Estando con unos padres del colegio en el que trabajo me sorprendió su deseo: me decían que estaba muy bien la calidad de la enseñanza que su hija recibía, pero que lo que más esperaban era que fuera buena persona y nos pedían ayuda para que así fuera. ¿Es eso lo que deseamos para nuestros vástagos? Querer lo mejor para ellos, que sean felices, que triunfen, que les vaya bien es querer que sean buenos, que su vida se comprometa con el bien.
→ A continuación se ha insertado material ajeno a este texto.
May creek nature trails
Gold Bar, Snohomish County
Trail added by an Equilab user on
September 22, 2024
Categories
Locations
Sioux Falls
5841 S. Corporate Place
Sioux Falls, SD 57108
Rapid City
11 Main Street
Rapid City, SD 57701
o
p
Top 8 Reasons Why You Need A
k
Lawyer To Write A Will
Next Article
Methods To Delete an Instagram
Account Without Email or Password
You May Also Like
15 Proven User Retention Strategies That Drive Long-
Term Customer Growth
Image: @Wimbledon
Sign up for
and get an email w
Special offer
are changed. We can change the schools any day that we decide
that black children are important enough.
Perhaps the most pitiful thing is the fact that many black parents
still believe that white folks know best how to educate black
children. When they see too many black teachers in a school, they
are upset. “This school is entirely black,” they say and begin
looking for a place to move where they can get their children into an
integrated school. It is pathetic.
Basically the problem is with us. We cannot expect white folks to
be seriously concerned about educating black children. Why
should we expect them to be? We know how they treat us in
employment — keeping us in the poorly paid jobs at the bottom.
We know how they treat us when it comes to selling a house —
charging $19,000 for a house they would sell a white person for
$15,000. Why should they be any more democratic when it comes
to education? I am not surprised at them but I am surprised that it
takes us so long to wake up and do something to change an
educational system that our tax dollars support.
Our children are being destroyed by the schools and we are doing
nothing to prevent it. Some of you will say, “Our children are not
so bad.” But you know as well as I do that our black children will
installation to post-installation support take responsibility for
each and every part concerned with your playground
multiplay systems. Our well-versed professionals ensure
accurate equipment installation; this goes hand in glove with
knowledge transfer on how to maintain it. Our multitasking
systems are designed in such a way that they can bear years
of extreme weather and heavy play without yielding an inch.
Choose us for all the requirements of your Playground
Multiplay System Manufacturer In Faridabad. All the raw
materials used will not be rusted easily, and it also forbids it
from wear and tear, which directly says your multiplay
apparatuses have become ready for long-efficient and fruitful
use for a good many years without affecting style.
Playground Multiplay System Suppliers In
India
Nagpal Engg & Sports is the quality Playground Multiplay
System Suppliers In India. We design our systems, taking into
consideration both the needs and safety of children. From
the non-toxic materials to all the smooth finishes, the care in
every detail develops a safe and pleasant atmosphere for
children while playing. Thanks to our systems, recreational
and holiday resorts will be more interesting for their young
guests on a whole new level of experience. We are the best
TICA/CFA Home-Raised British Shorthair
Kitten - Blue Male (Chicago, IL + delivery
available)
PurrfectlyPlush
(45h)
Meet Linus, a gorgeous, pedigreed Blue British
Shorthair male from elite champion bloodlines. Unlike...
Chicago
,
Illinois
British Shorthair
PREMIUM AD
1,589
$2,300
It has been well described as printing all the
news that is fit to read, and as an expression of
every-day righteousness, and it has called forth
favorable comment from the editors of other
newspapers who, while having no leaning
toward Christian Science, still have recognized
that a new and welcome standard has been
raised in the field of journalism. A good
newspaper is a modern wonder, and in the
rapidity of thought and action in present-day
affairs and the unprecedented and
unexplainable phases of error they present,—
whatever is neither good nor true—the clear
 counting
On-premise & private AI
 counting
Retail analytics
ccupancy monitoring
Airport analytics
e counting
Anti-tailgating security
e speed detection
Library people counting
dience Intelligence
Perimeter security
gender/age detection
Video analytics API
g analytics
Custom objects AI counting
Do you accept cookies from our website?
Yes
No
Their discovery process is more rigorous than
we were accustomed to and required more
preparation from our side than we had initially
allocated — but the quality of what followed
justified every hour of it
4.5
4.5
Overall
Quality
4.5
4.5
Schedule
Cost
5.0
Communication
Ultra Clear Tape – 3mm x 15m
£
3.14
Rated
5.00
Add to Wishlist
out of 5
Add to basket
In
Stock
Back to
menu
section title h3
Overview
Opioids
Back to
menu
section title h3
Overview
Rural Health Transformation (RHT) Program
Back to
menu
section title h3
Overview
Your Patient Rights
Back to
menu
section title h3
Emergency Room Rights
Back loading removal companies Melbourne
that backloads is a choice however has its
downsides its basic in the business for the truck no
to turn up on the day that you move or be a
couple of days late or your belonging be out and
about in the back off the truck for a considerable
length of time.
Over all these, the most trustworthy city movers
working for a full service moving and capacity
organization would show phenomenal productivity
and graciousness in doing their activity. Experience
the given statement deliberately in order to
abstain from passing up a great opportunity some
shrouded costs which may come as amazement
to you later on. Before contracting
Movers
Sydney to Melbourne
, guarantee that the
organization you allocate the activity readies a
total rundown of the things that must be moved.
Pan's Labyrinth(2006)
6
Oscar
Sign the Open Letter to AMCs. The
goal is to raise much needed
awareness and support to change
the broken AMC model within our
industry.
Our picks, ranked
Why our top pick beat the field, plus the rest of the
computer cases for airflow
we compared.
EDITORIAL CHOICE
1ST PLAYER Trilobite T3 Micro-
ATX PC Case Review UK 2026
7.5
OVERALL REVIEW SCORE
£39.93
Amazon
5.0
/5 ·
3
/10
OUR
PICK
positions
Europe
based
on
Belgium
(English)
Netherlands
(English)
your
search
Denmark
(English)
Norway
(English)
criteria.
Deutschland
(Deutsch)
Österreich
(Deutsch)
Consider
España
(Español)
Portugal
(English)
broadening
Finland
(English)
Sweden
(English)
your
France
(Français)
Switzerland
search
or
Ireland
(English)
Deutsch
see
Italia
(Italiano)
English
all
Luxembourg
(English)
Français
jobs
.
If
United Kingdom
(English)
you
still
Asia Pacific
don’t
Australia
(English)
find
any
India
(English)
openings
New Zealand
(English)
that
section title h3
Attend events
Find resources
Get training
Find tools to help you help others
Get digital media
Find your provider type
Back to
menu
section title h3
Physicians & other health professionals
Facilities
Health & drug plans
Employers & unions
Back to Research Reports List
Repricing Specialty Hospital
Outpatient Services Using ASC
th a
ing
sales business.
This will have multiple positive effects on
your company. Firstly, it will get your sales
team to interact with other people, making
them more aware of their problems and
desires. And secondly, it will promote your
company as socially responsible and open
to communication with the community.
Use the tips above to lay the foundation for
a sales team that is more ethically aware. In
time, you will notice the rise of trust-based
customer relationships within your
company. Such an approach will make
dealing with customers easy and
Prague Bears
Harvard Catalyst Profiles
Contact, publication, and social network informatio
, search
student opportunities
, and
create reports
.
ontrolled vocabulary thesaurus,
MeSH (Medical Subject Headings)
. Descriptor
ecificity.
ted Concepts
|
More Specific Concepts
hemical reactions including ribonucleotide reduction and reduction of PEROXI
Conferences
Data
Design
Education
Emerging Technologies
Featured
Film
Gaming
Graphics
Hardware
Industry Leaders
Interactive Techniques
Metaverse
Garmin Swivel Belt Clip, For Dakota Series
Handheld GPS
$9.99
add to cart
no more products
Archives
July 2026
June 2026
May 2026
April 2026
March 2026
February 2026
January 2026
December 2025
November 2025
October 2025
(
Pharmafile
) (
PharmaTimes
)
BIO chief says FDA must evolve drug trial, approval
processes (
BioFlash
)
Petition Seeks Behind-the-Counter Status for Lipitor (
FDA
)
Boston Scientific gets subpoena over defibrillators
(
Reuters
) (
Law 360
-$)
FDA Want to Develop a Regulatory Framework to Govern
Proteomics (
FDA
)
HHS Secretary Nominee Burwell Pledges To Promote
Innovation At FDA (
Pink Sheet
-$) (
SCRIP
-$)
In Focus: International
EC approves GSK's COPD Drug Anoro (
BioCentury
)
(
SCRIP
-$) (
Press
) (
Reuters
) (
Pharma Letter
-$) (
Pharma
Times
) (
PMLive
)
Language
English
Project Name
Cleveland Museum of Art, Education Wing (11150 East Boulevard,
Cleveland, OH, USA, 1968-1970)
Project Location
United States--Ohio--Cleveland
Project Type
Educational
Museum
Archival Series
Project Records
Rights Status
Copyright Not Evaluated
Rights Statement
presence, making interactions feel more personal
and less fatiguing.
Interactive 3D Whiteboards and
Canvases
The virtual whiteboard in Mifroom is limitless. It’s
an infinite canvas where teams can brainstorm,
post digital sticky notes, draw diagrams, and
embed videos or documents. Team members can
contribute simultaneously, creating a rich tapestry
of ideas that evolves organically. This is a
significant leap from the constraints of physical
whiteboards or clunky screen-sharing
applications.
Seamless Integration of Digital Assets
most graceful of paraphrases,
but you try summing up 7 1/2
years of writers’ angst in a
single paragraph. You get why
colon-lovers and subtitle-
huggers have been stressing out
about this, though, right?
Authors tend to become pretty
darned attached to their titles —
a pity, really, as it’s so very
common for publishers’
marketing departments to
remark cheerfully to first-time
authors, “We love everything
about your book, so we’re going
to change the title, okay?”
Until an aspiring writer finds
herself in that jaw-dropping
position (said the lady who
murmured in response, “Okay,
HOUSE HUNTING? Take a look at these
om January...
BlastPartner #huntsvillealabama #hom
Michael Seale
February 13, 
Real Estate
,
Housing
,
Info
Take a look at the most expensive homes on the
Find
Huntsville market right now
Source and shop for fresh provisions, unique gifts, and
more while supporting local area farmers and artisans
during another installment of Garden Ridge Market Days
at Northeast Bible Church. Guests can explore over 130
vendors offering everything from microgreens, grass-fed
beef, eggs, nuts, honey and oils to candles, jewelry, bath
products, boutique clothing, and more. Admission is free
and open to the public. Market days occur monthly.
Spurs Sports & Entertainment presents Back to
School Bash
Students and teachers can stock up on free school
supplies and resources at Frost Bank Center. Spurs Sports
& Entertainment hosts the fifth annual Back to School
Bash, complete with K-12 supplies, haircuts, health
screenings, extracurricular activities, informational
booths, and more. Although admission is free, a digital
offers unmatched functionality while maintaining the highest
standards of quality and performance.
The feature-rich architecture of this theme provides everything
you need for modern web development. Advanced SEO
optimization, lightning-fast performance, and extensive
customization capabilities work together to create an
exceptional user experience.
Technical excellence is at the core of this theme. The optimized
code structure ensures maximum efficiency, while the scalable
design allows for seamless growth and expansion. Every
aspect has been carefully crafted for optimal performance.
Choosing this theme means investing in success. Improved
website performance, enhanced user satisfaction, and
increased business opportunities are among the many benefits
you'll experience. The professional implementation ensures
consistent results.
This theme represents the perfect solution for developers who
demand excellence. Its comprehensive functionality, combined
La gran locura de una madre, su sueño, debe ir en esa dirección. Un compromiso con el bien, con lo mejor, con la excelencia. Al igual que se le busca al niño/a la mejor academia de idiomas, el mejor entrenador de fútbol o escuela de ballet debe procurar el entorno que ayude a crecer con el bien, con lo bueno, con la verdad y el amor. Solo esto hará feliz a su prole, y realidad su locura materna.
María Salomé, al pedir que sus hijos fueran los primeros en el Reino, se concreta en estar con Jesús. De ahí viene todo lo demás. Una buena formación religiosa y humana nos pone en el camino de la felicidad, de la dicha, de la plenitud. Todo lo demás ayuda si va en la misma dirección. De lo contrario fomenta el egoísmo, la insatisfacción. Podrán tener salud, medios a mansalva, aceptación social, pero estarán vacíos por dentro. Serán, en expresión valenciana, ninotsde falla. Los padres al fomentar con su ejemplo la vida de piedad: el rezo y la recepción de los sacramentos, el amor a la vida virtuosa, la vida cristiana, están sembrando la mejor de las semillas en sus hijos.
“Si tuviera que dar un consejo a los padres, les daría sobre todo este: que vuestros hijos vean … que procuráis vivir de acuerdo con vuestra fe, que Dios no está solo en vuestros labios, que está en vuestras obras, que os esforzáis por ser sinceros y leales, que os queréis y que los queréis de veras”, decía san Josemaría. Hoy es mucho más necesario seguir este consejo por la gran confusión que rodea a los niños.
Una buena madre puede hacer mucho por la felicidad de sus hijos, su contribución abnegada en esta tarea la puede llenar de gozo.